- **What is needed**
Every entry below needs to be printed again exactly, with its pictures left out.

- **Excerpted records**
══════════════════════════════

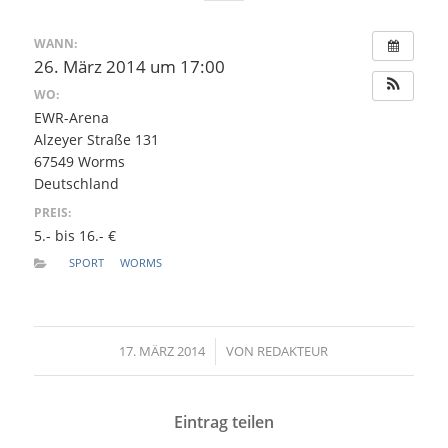
WANN:
26. März 2014 um 17:00
WO:
EWR-Arena
Alzeyer Straße 131
67549 Worms
Deutschland
PREIS:
5.- bis 16.- €
SPORT
WORMS
17. MÄRZ 2014
/
VON
REDAKTEUR
Eintrag teilen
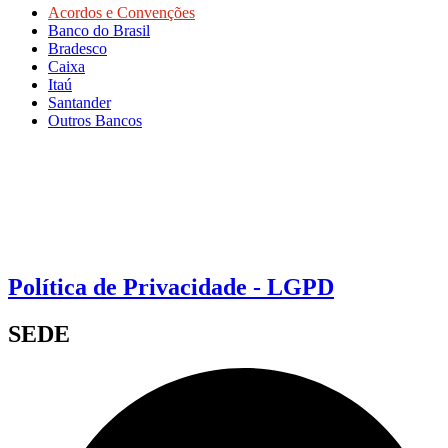
Acordos e Convenções
Banco do Brasil
Bradesco
Caixa
Itaú
Santander
Outros Bancos
Política de Privacidade - LGPD
SEDE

══════════════════════════════

- **Reply to the task**
WANN:
26. März 2014 um 17:00
WO:
EWR-Arena
Alzeyer Straße 131
67549 Worms
Deutschland
PREIS:
5.- bis 16.- €
SPORT
WORMS
17. MÄRZ 2014
/
VON
REDAKTEUR
Eintrag teilen
Acordos e Convenções
Banco do Brasil
Bradesco
Caixa
Itaú
Santander
Outros Bancos
Política de Privacidade - LGPD
SEDE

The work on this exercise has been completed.